The Grenada Railroad (reporting mark GRYR) is a 180-mile long (290 km) shortline railroad that runs from Southaven, Mississippi to Canton, Mississippi, along former Illinois Central Railroad trackage. GRYR interchanges at Jackson, Mississippi, with the Canadian National, and at Memphis, Tennessee with CN, Norfolk Southern, Union Pacific, and CSX. The main commodities the Class III railroad hauls include chemicals, flour, lumber, paper, plastics, and petroleum. The Grenada Railroad is operated by RailUSA.

History
The line was part of Illinois Central Railroad's Grenada District and was mostly used by its premier Chicago-New Orleans passenger trains, the City of New Orleans and the Panama Limited, running in the postwar period at speeds up to 100 miles per hour on some stretches. The line had many hills and curves, making it unsuitable for long freight trains, which mainly used Illinois Central's "Yazoo District" several miles to the west, through the flat Mississippi Delta.  It is notable as the line on which Casey Jones, the famed railroader, was killed.

On September 10, 1995 Amtrak's City of New Orleans operated over the Grenada District for the last time.  A few years later in 1998, Canadian National bought the Illinois Central Railroad and diverted more traffic over to the Yazoo District.

Grenada Railway, 2009-2018
The Grenada Railway was formed in 2009 when Canadian National spun off the 175-mile branch line from the Tennessee border south through Grenada to Canton due to low traffic. On May 14, 2009, the Grenada Star reported, "The Grenada Branch Line, the Water Valley Branch Line, and the Natchez Branch Line were sold to Grenada Railway, LLC, and Natchez Railway, LLC, both non-carrier affiliates of V&S Railway and A&K Railroad Materials." The 81-mile section running south from Grenada to Canton was taken out of service in 2011 and was the subject of a dispute between Grenada Railway, local towns and counties along the tracks and the Surface Transportation Board. GRYR claimed there was not enough traffic to justify keeping the line open, while the towns and counties bordering the tracks argued that abandoning the railroad would hurt them economically. The railroad eventually withdrew its application to abandon the trackage in November 2011.

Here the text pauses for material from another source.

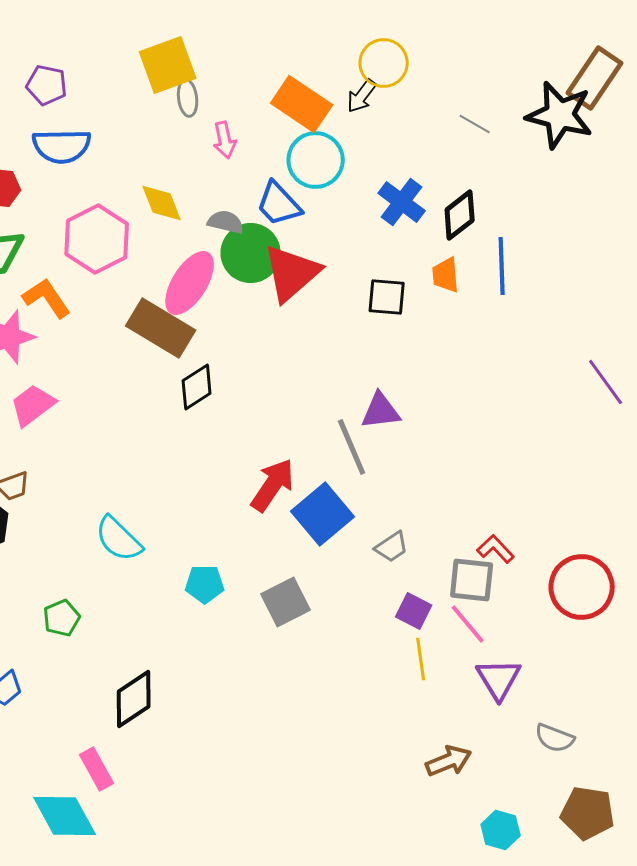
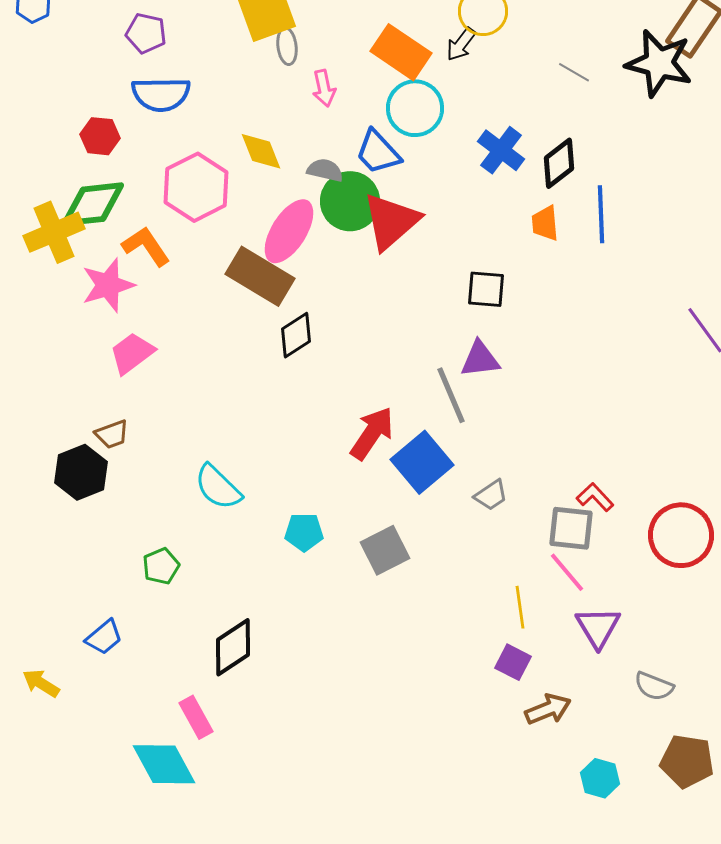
black square: (387, 297) -> (486, 289), moved
purple square: (414, 611) -> (513, 662), moved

In 2015, the North Central Mississippi Regional Railroad Authority purchased the entire rail line for $43 million from previous owner A&K Railroad Materials.  The state of Mississippi contributed a $30 million bond, while Iowa Pacific Holdings paid the remaining $13 million. Iowa Pacific then leased the line from the Authority, the lease payments being applied to pay back the state bond.  It was reported that Iowa Pacific would continue to operate the Grenada Railway, as well as work to rebuild the trackage between Grenada and Canton. Currently, tracks have been in use for car storage as far south as Winona, Mississippi.

In 2016 Iowa Pacific sent their passenger train (decorated in the colors of the Illinois Central) to Batesville, MS to run a polar express train. The train was such a success that Iowa Pacific bought a warehouse and planned to run regular dinner trains.

Grenada Railroad, 2018-
In August 2018 it was announced that International Rail Partners (IRP) had concluded a lease-purchase agreement with the NCMRRA, and would operate the line under the new name Grenada Railroad LLC.

In October 2018 it was announced that IRP had partnered with Equity Group Investments in a $200 million deal to form a subsidiary, RailUSA LLC; the Grenada Railroad was described in the announcement as "RailUSA's first acquisition."  In June 2019, RailUSA acquired a second shortline, the Florida Gulf & Atlantic Railroad, running across the length of the Florida Panhandle. Currently, They are upgrading the track to class 3 (40 MPH)

In November 2022 Grenada Railroad Receives 286K GWR Certification.